Three Canon lenses photos were just posted in a Chinese photo forum, source is from a Japanese website
Link: http://digicame-info.com/2012/02/ef28mm-f28-is-usmef24mm-f28-is.html
Canon EF 28mm f2.8 IS USM
Canon EF 24mm f2.8 IS USM
Canon EF 24-70mmm f2.8 II

It's very strange that 28mm and 24mm wide angel prime lenses have IS, any idea??


----------



## moreorless (Feb 6, 2012)

simonxu11 said:


> It's very strange that 28mm and 24mm wide angel prime lenses have IS, any idea??



I wouldnt say that strange, on FF those are focal lenghts where many people are going to be stopping down for landscapes plus there both good potential general purpose lenses for a crop.


----------



## simonxu11 (Feb 6, 2012)

It's a good sign that Canon starts to update their non-L primes


----------



## moreorless (Feb 6, 2012)

WFT said:


> Little strange that the 24-70 seems to have a 82mm filter ring



I wouldnt say that strange, the 16-35 2.8 went up from 77mm to 82mm in the mk2 didnt it? might be due to the wider front element but that pic looks a little shorter to me, looks like the lens is retracted at 24mm rather than 70mm aswell.


----------



## simonxu11 (Feb 6, 2012)

WFT said:


> Little strange that the 24-70 seems to have a 82mm filter ring


Yep
The new Tamron 24-70mm f2.8 VC also has a 82mm filter ring.


----------



## frisk (Feb 6, 2012)

It will be really interesting to hear how the 24-70 lens has been improved. There had been rumours that there would be an IS version, but that does not appear to be the case.

This lens will probably be offered as a "kit" lens with the (hopefully soon-to-be-announced) successor(s) to the 5DII (5D3, 5DX, 3D or whatever), but for those who already own the current 24-70, the question will be whether to upgrade.

My speculation (and it is only a speculation) is that if the lens really uses an 82mm filter now (instead of 77mm), we are not just looking at a minor upgrade, but a major redesign to improve what some people consider the biggest problem with the 24-70 lens - the focus plane curvature. If they could reduce the weight at the same time, I would be very, very happy, but I guess that is too much to ask.


----------



## akiskev (Feb 6, 2012)

See that this new 24-70 is detracted at 24mm position.
The current model becomes longest at 24mm.


----------



## Noink Fanb0i (Feb 6, 2012)

Nice find, thanks for sharing. I expect to see this on the CR frontpage very soon.


----------



## lol (Feb 6, 2012)

For those who spend more time looking at lenses than through them, do these look the right "style" for new Canon lenses? To my untrained eye I was hoping for something a little different in the 24-70, particularly a bigger zoom ring would have been nice as seems to be a trend, so I thought.

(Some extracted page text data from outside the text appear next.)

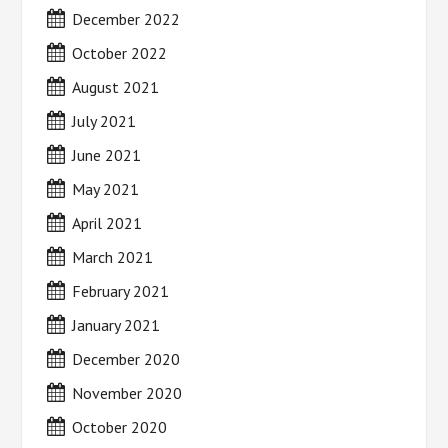
December 2022
October 2022
August 2021
July 2021
June 2021
May 2021
April 2021
March 2021
February 2021
January 2021
December 2020
November 2020
October 2020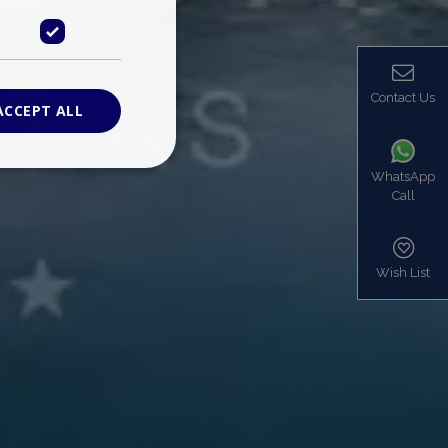
Contact Us
ACCEPT ALL
WhatsApp
Call
ied
. The website cannot
Wish List
based on the PHP
identifier used to
s normally a
is used can be
mple is maintaining
en pages.
bers the end user
be identified to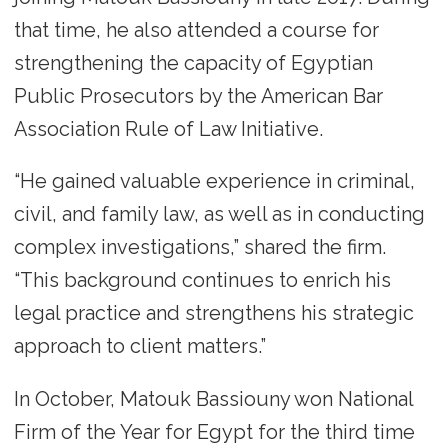
that time, he also attended a course for
strengthening the capacity of Egyptian
Public Prosecutors by the American Bar
Association Rule of Law Initiative.
“He gained valuable experience in criminal,
civil, and family law, as well as in conducting
complex investigations,” shared the firm.
“This background continues to enrich his
legal practice and strengthens his strategic
approach to client matters.”
In October, Matouk Bassiouny won National
Firm of the Year for Egypt for the third time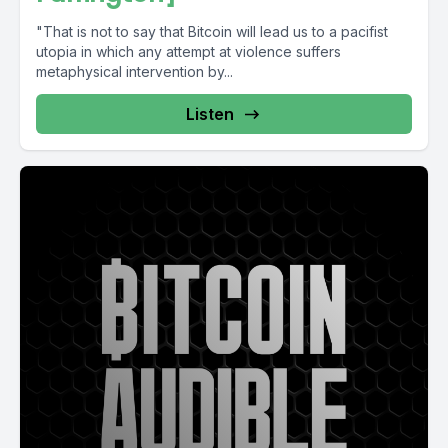
"That is not to say that Bitcoin will lead us to a pacifist
utopia in which any attempt at violence suffers
metaphysical intervention by...
Listen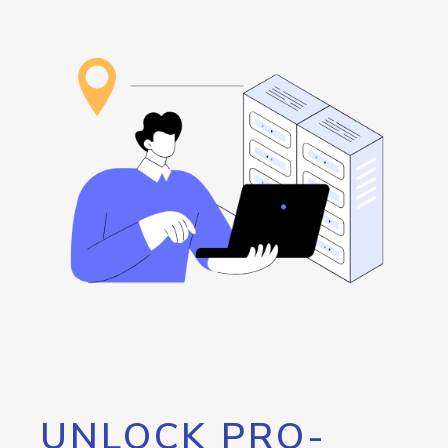
UNLOCK PRO-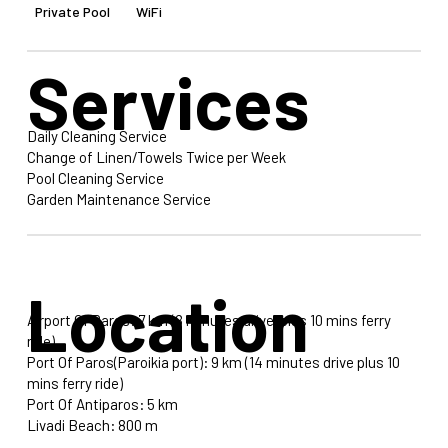
Private Pool
WiFi
Services
Daily Cleaning Service
Change of Linen/Towels Twice per Week
Pool Cleaning Service
Garden Maintenance Service
Location
Airport Of Paros: 7 km (8 minutes drive plus 10 mins ferry
ride)
Port Of Paros(Paroikia port): 9 km (14 minutes drive plus 10
mins ferry ride)
Port Of Antiparos: 5 km
Livadi Beach: 800 m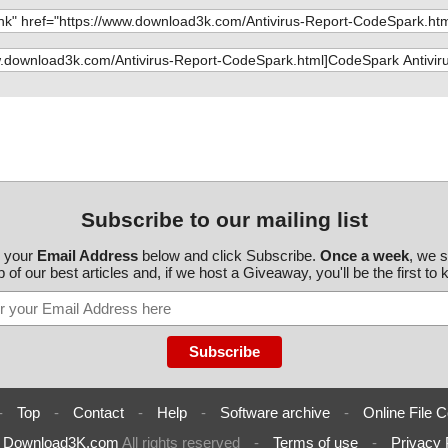
Subscribe to our mailing list
r your
Email Address
below and click Subscribe.
Once a week
, we 
 of our best articles and, if we host a Giveaway, you'll be the first to
-
Top
-
Contact
-
Help
-
Software archive
-
Online File C
6
Download3K.com
All rights reserved
-
Terms of use
-
Privacy 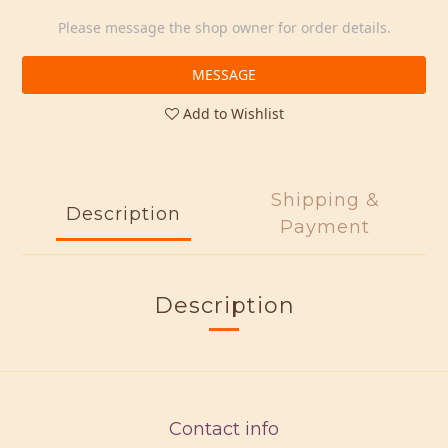
Please message the shop owner for order details.
MESSAGE
Add to Wishlist
Shipping &
Description
Payment
Description
Contact info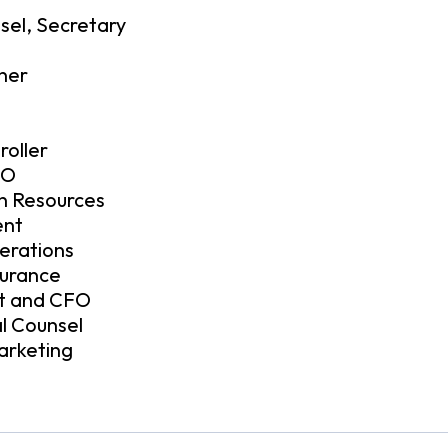
sel, Secretary
ner
roller
FO
an Resources
ent
erations
surance
nt and CFO
l Counsel
arketing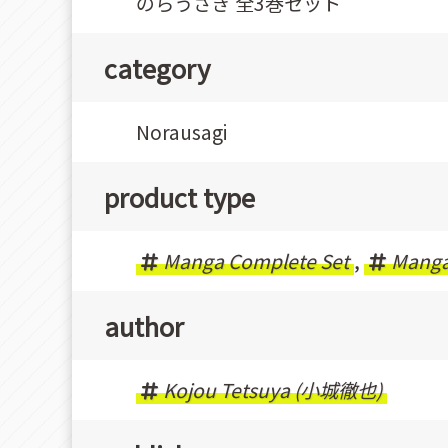
のらうさぎ 全3巻セット
category
Norausagi
product type
Manga Complete Set
,
Mang
author
Kojou Tetsuya (小城徹也)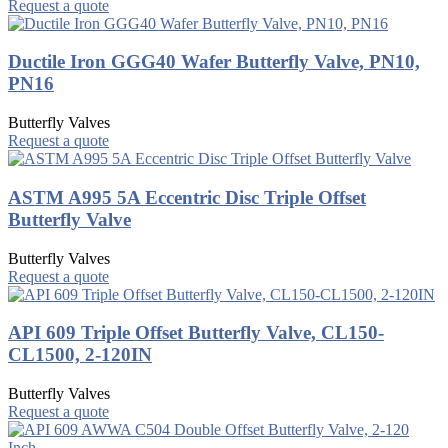
Request a quote
Ductile Iron GGG40 Wafer Butterfly Valve, PN10,
PN16
Butterfly Valves
Request a quote
ASTM A995 5A Eccentric Disc Triple Offset
Butterfly Valve
Butterfly Valves
Request a quote
API 609 Triple Offset Butterfly Valve, CL150-
CL1500, 2-120IN
Butterfly Valves
Request a quote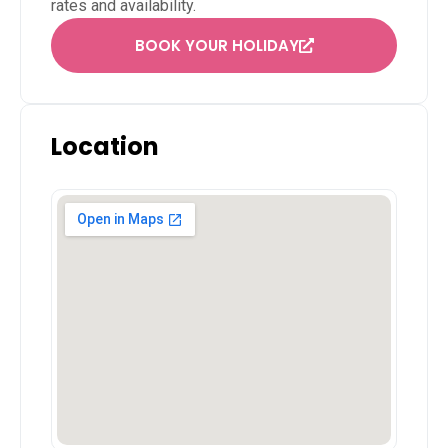
rates and availability.
BOOK YOUR HOLIDAY
Location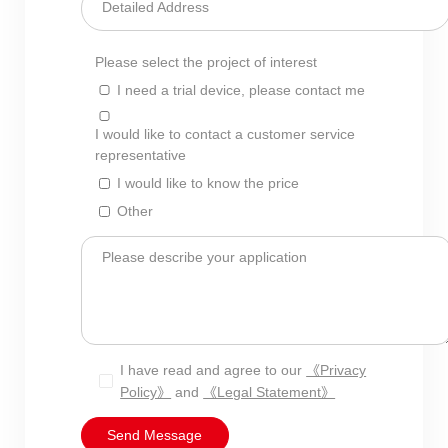
Detailed Address
Please select the project of interest
I need a trial device, please contact me
I would like to contact a customer service
representative
I would like to know the price
Other
Please describe your application
I have read and agree to our
《Privacy
Policy》
and
《Legal Statement》
Send Message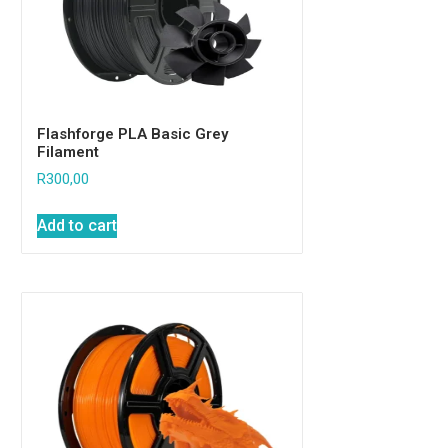
Flashforge Rainbow
High-Resilience
FPLA+
Wanhao Flexible
PLA
Flashforge PLA Basic Grey
Filament
Flashforge ABS
R
300,00
Spares
Creality
Add to cart
Nozzles
E3D & Volcano
General Spares
Wanhao
Uncategorized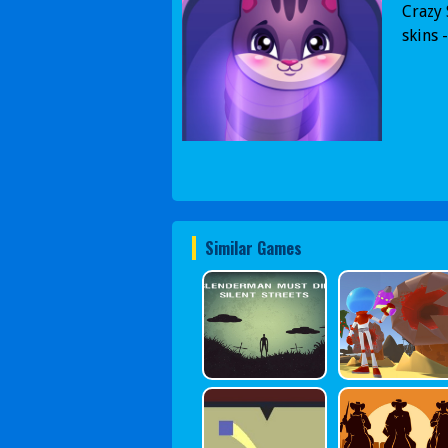
Crazy 
skins 
Similar Games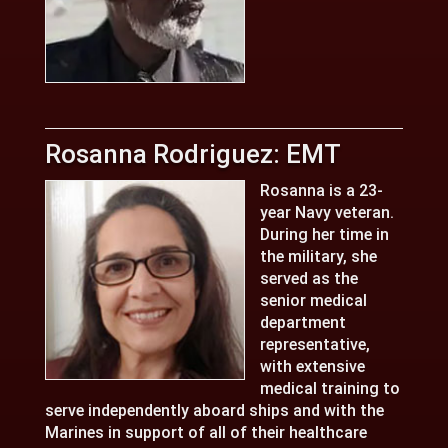
Rosanna Rodriguez: EMT
Rosanna is a 23-
year Navy veteran.
During her time in
the military, she
served as the
senior medical
department
representative,
with extensive
medical training to
serve independently aboard ships and with the
Marines in support of all of their healthcare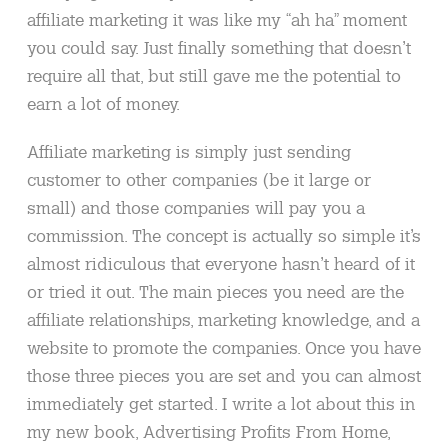
affiliate marketing it was like my “ah ha” moment
you could say. Just finally something that doesn’t
require all that, but still gave me the potential to
earn a lot of money.
Affiliate marketing is simply just sending
customer to other companies (be it large or
small) and those companies will pay you a
commission. The concept is actually so simple it’s
almost ridiculous that everyone hasn’t heard of it
or tried it out. The main pieces you need are the
affiliate relationships, marketing knowledge, and a
website to promote the companies. Once you have
those three pieces you are set and you can almost
immediately get started. I write a lot about this in
my new book, Advertising Profits From Home,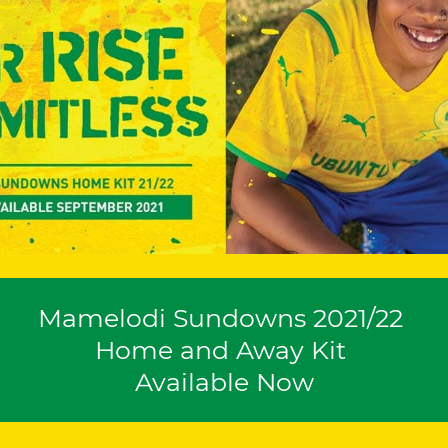
Mamelodi Sundowns 2021/22
Home and Away Kit
Available Now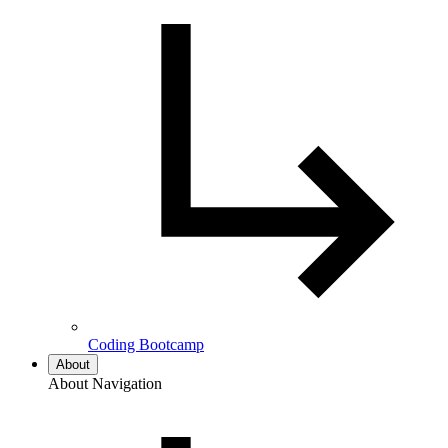
Coding Bootcamp
About
About Navigation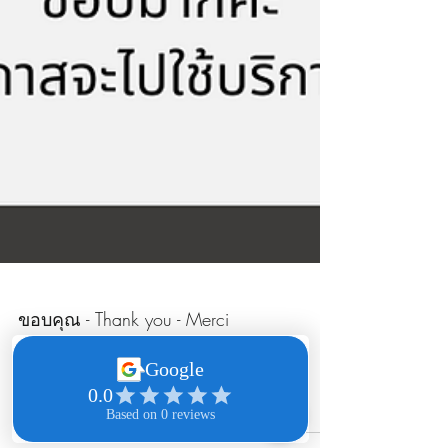
ขอบคุณ - Thank you - Merci
Click here to read the comment online: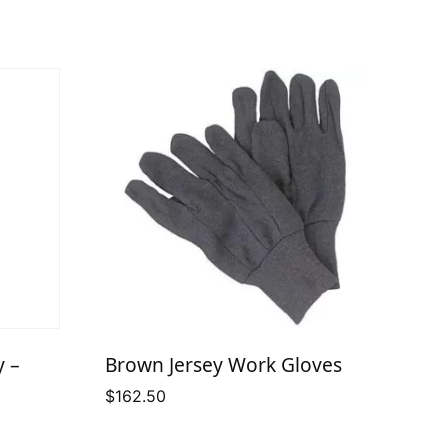
y –
Brown Jersey Work Gloves
$
162.50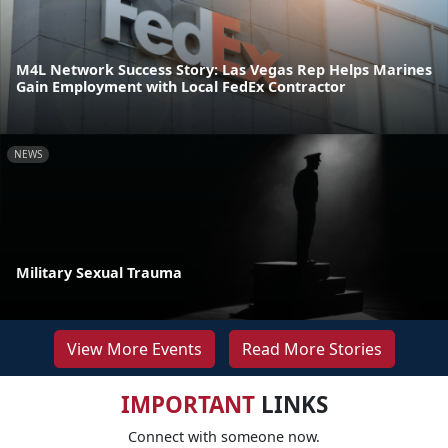
M4L Network Success Story: Las Vegas Rep Helps Marines
Gain Employment with Local FedEx Contractor
NEWS
Military Sexual Trauma
View More Events
Read More Stories
IMPORTANT
LINKS
Connect with someone now.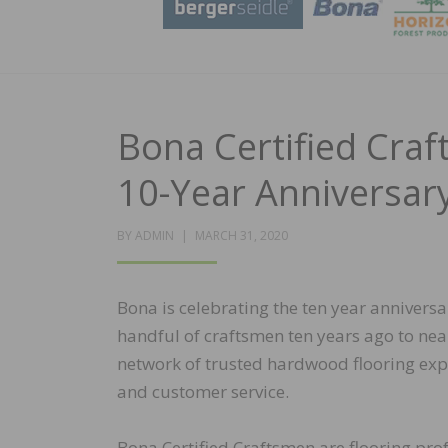
Bona Certified Cra
10-Year Anniversar
POSTED
BY
ADMIN
MARCH 31, 2020
ON
Bona is celebrating the ten year annivers
handful of craftsmen ten years ago to nea
network of trusted hardwood flooring exp
and customer service.
Bona Certified Craftsmen are flooring prof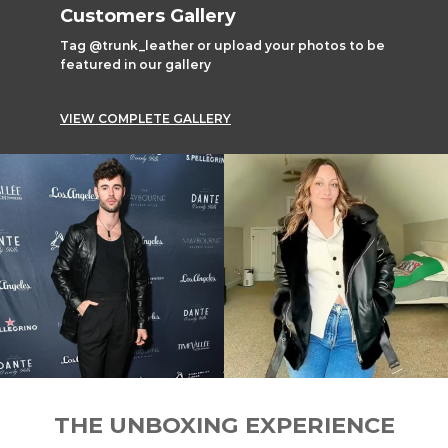
Customers Gallery
Tag @trunk_leather or upload your photos to be
featured in our gallery
VIEW COMPLETE GALLERY
THE UNBOXING EXPERIENCE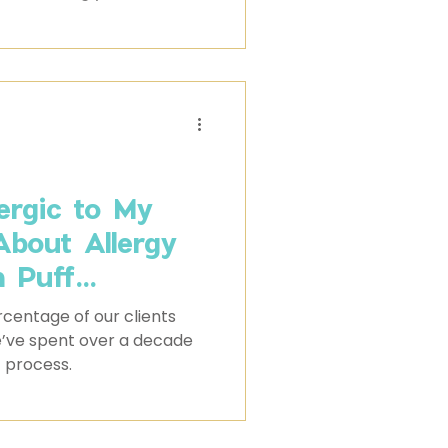
 black Australian
 a presence that is hard
lergic to My
About Allergy
m Puff
centage of our clients
we’ve spent over a decade
t process.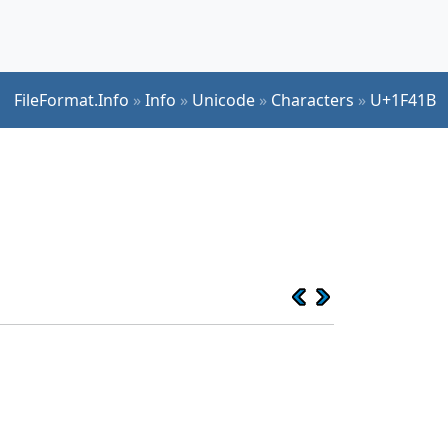
FileFormat.Info
»
Info
»
Unicode
»
Characters
»
U+1F41B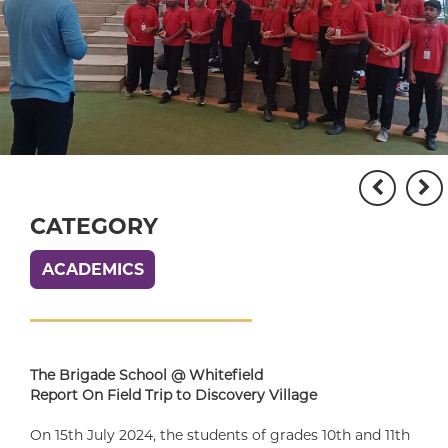
CATEGORY
ACADEMICS
The Brigade School @ Whitefield
Report On Field Trip to Discovery Village
On 15th July 2024, the students of grades 10th and 11th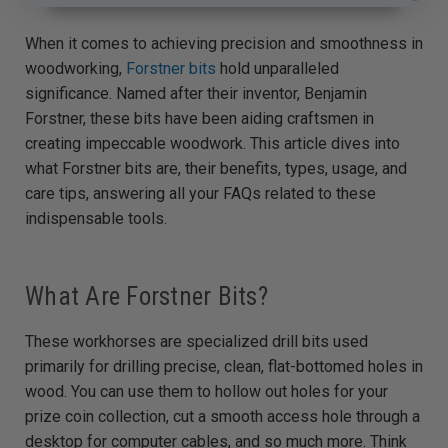
A
u
d
When it comes to achieving precision and smoothness in
i
o
woodworking,
Forstner bits
hold unparalleled
g
e
significance. Named after their inventor, Benjamin
n
e
Forstner, these bits have been aiding craftsmen in
r
a
creating impeccable woodwork. This article dives into
t
e
what Forstner bits are, their benefits, types, usage, and
d
b
care tips, answering all your FAQs related to these
y
D
indispensable tools.
r
o
p
I
n
B
What Are Forstner Bits?
l
o
g
'
s
These workhorses are specialized drill bits used
B
l
primarily for drilling precise, clean, flat-bottomed holes in
o
g
wood. You can use them to hollow out holes for your
V
o
prize coin collection, cut a smooth access hole through a
i
c
desktop for computer cables, and so much more. Think
e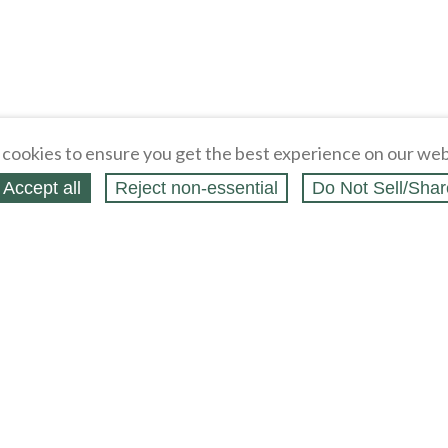
cookies to ensure you get the best experience on our web
Accept all
Reject non‑essential
Do Not Sell/Shar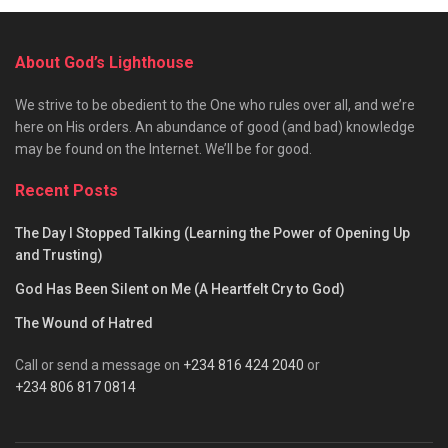
About God’s Lighthouse
We strive to be obedient to the One who rules over all, and we’re
here on His orders. An abundance of good (and bad) knowledge
may be found on the Internet. We’ll be for good.
Recent Posts
The Day I Stopped Talking (Learning the Power of Opening Up
and Trusting)
God Has Been Silent on Me (A Heartfelt Cry to God)
The Wound of Hatred
Call or send a message on
+234 816 424 2040
or
+234 806 817 0814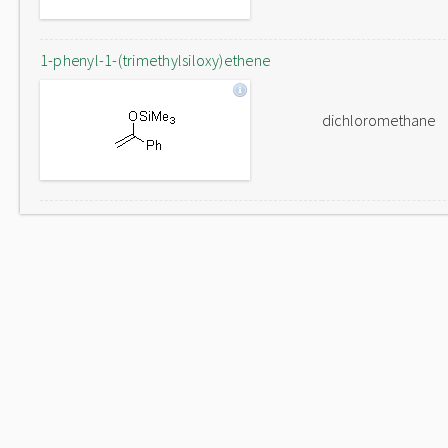
1-phenyl-1-(trimethylsiloxy)ethene
dichloromethane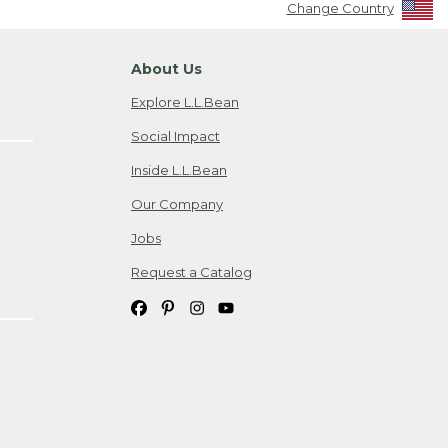
Change Country
About Us
Explore L.L.Bean
Social Impact
Inside L.L.Bean
Our Company
Jobs
Request a Catalog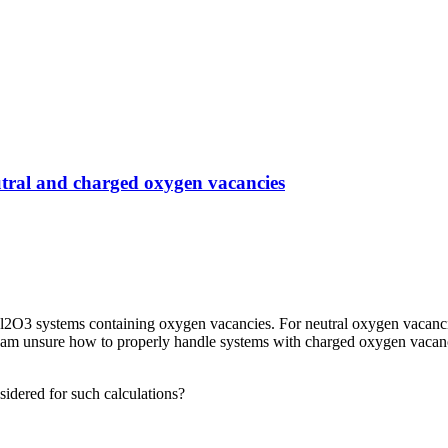
utral and charged oxygen vacancies
 Al2O3 systems containing oxygen vacancies. For neutral oxygen vacanc
m unsure how to properly handle systems with charged oxygen vacancie
sidered for such calculations?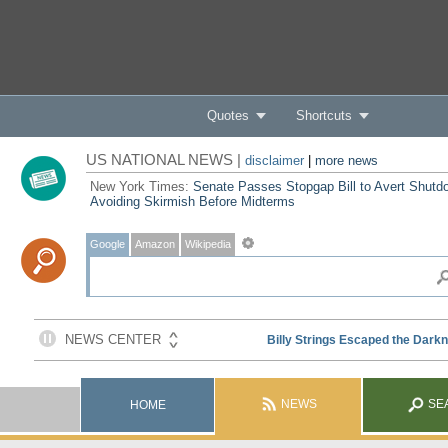
Quotes
Shortcuts
US NATIONAL NEWS |
disclaimer
|
more news
New York Times:
Senate Passes Stopgap Bill to Avert Shutd
Avoiding Skirmish Before Midterms
Google
Amazon
Wikipedia
NEWS
SE
HOME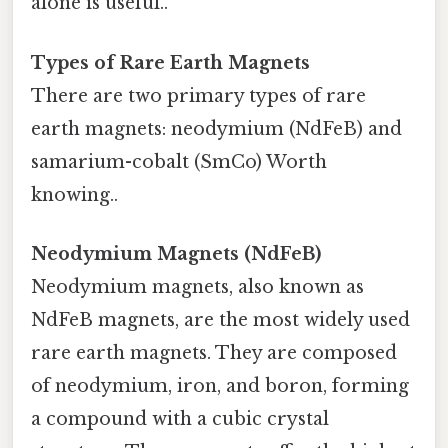
alone is useful..
Types of Rare Earth Magnets
There are two primary types of rare
earth magnets: neodymium (NdFeB) and
samarium-cobalt (SmCo) Worth
knowing..
Neodymium Magnets (NdFeB)
Neodymium magnets, also known as
NdFeB magnets, are the most widely used
rare earth magnets. They are composed
of neodymium, iron, and boron, forming
a compound with a cubic crystal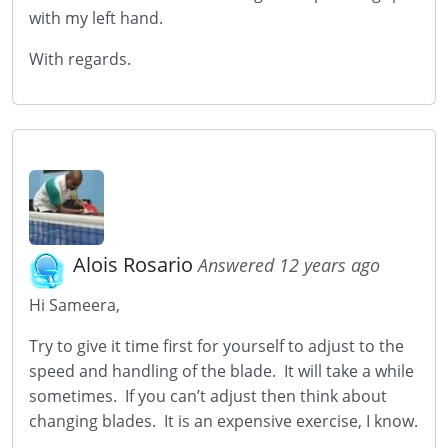
with my left hand.
With regards.
Alois Rosario
Answered 12 years ago
Hi Sameera,
Try to give it time first for yourself to adjust to the
speed and handling of the blade. It will take a while
sometimes. If you can’t adjust then think about
changing blades. It is an expensive exercise, I know.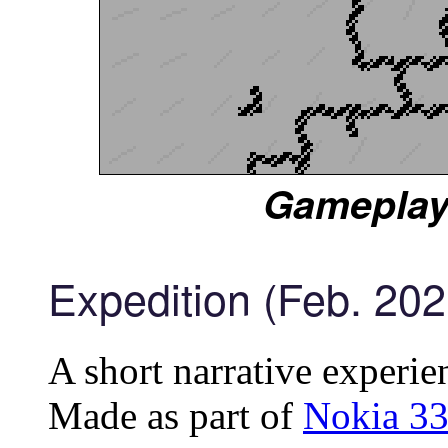
Gameplay
Expedition (Feb. 202
A short narrative experie
Made as part of
Nokia 33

Or did someone in the far east just spend some time in Photoshop to make these?


----------



## Noink Fanb0i (Feb 6, 2012)

So I'm guessing that huge & deep petal hood won't be returning for this Mk.II version. They sacrificed shading efficiency for compactness this time around.


----------



## 00Q (Feb 6, 2012)

there seems to be an IS switch at the top for the 24-70. The AF-MF switch has already been seen, so what the button at the top that we cant see? IS


----------



## Noink Fanb0i (Feb 6, 2012)

If it had IS it would say so on the barrel label like on the other two lenses. I'm guessing that protrusion at the top is for a zoom lock switch to prevent lens creep. 8)


----------



## 00Q (Feb 6, 2012)

as an extra note, if this is the new 24-70, I am disappointed at the design. The current 24-70 is sexy as hell. It'll be like turning Kim Kadashin into Bjorn.


----------



## Noink Fanb0i (Feb 6, 2012)

To reduce the size & weight, it appears Canon decided to have a "breast & butt reduction" (to continue with the Kim K. reference)...


----------



## aaronh (Feb 6, 2012)

00Q said:


> as an extra note, if this is the new 24-70, I am disappointed at the design. The current 24-70 is sexy as hell. It'll be like turning Kim Kadashin into Bjorn.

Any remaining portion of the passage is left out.